Maria Grazia Cucinotta

Il grande rimpianto di Maria Grazia Cucinotta

Nel nuovo numero di Libero Quotidiano è contenuta una lunga intervista a Maria Grazia Cucinotta. Per essere precisi è un mea culpa quello della nota attrice e produttrice messinese. La donna ha parlato dell’emergenza sanitaria per il Covid-19 che da oltre un mese sta mettendo in ginocchio il nostro Paese ma anche gran parte del Pianeta.

La professionista si dà delle colpe affermando di non aver fatto tutto il possibile per far frenare la pandemia.

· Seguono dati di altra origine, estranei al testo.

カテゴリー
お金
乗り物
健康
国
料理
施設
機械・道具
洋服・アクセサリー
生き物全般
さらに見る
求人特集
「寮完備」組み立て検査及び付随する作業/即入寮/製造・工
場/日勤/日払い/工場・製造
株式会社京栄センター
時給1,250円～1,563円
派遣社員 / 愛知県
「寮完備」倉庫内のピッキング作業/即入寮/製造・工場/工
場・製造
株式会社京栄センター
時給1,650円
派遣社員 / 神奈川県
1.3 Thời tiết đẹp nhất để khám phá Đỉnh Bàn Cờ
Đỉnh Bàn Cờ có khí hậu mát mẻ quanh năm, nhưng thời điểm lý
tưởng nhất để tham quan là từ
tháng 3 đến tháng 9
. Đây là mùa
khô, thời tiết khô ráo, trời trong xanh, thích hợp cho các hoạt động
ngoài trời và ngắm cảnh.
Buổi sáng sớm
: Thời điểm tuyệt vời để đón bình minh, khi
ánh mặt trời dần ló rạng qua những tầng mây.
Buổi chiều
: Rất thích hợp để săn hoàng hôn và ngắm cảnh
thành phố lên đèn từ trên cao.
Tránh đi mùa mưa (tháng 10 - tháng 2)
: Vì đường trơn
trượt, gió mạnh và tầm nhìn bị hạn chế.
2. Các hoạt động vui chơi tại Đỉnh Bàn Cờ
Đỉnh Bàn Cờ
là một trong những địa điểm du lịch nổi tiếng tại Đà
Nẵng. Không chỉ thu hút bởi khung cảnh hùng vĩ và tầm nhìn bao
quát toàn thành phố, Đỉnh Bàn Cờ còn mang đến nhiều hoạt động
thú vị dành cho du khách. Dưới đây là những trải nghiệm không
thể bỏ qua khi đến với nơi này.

In pratica la Cucinotta non ha dato peso agli avvisi che le hanno fato alcuni suoi amici cinesi sul Coronavirus, fidandosi delle istituzioni italiane. Persone del Sol Levante l’avevano messo in guardia chiedendole di non sottovalutare la situazione.

L’intervista a Libero Quotidiano

Intervistata da Libero Quotidiano, Maria Grazia Cucinotta ha sbottato così: “Sono stata cieca. Già prima di Natale, i miei amici cinesi mi avevano messo in guardia, consigliandomi di restare a casa il più possibile, ma ho sottovalutato il consiglio, dando credito alle istituzioni italiane”. Per l’attrice sicula il nostro Governo doveva fare altre valutazioni sull’emergenza Covid-19.

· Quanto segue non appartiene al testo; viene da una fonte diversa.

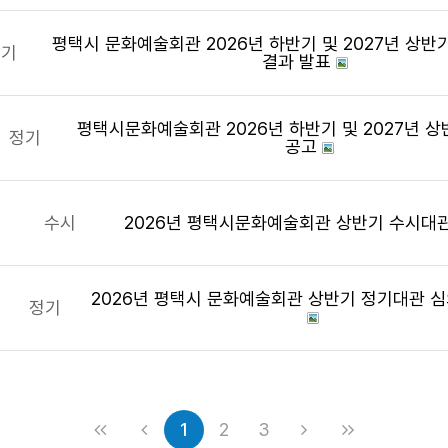
평택시 문화예술회관 2026년 하반기 및 2027년 상반
정기
결과 발표
평택시문화예술회관 2026년 하반기 및 2027년 
정기
공고
수시
2026년 평택시문화예술회관 상반기 수시대
2026년 평택시 문화예술회관 상반기 정기대관 심
정기
1
2
3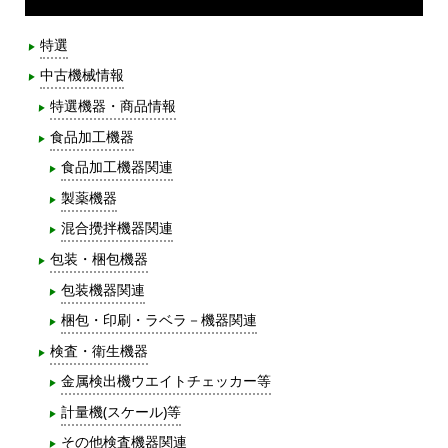
特選
中古機械情報
特選機器・商品情報
食品加工機器
食品加工機器関連
製薬機器
混合攪拌機器関連
包装・梱包機器
包装機器関連
梱包・印刷・ラベラ－機器関連
検査・衛生機器
金属検出機ウエイトチェッカー等
計量機(スケール)等
その他検査機器関連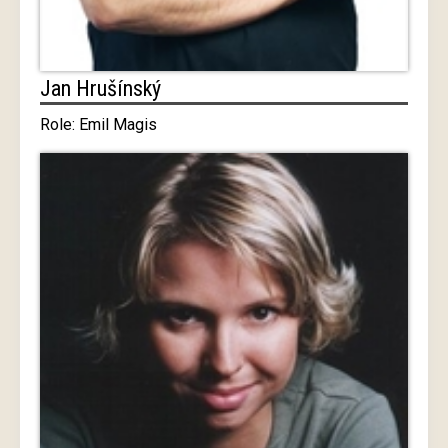
Jan Hrušínský
Role: Emil Magis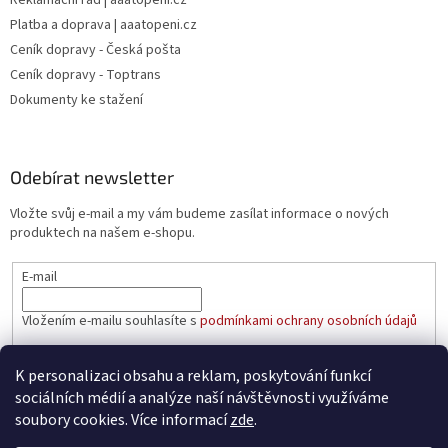
Reklamační řád | aaatopeni.cz
Platba a doprava | aaatopeni.cz
Ceník dopravy - Česká pošta
Ceník dopravy - Toptrans
Dokumenty ke stažení
Odebírat newsletter
Vložte svůj e-mail a my vám budeme zasílat informace o nových
produktech na našem e-shopu.
E-mail
Vložením e-mailu souhlasíte s
podmínkami ochrany osobních údajů
PŘIHLÁSIT SE
K personalizaci obsahu a reklam, poskytování funkcí
sociálních médií a analýze naší návštěvnosti využíváme
soubory cookies. Více informací
zde
.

Anche se non è entrata nei particolari, la produttrice messinese ha fatto capire che alcune istituzioni non si sono mosse in tempo per arginare l’epidemia. Ovviamente la donna non si riferiva solo a quello che sta accadendo adesso ma anche al taglio della Sanità avvenuto negli anni passati. “All’inizio c’era molta confusione: c’era chi sosteneva che il Covid-19 fosse poco più di un’influenza. Siamo stati mal guidati”, ha affermato la Cucinotta.

Maria Grazia Cucinotta e lo sfogo a Un giorno da pecora

Qualche giorno fa Maria Grazia Cucinotta era intervenuta telefonicamente a Un giorno da pecora, la trasmissione radiofonica di Rai Radio1. In quell’occasione la donna parlò dell’esodo verso il Sud e lo sbarco a Messina, sua città natale.

“Consiglio a tutti vivamente di stare a casa. Oggi mi ha chiamato mia sorella da Messina e mi ha detto che sono sbarcate non so quante automobili provenienti dal nord: vedo che la gente minc…na resterà sempre minc…na”, ha affermato la professionista sicialiana. “Almeno restassero tappati dentro le loro case, il problema grosso è che questi vanno in giro”, concluse la produttrice.